WHAT IS REQUIRED:
Leaving the images out, output each entry below exactly.
SOURCE MATERIAL Block Start
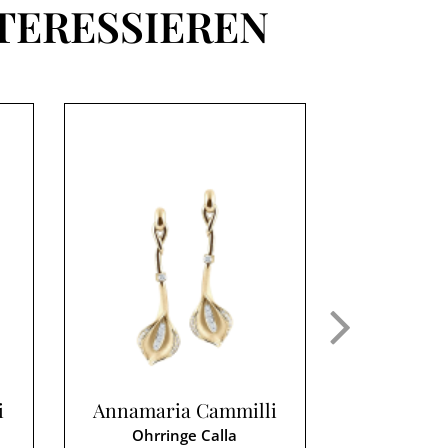
TERESSIEREN
i
Annamaria Cammilli
Annamari
Ohrringe Calla
Ohrri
SOURCE MATERIAL Block End
SOLUTION TO THE PROBLEM:
TERESSIEREN
i
Annamaria Cammilli
Annamari
Ohrringe Calla
Ohrri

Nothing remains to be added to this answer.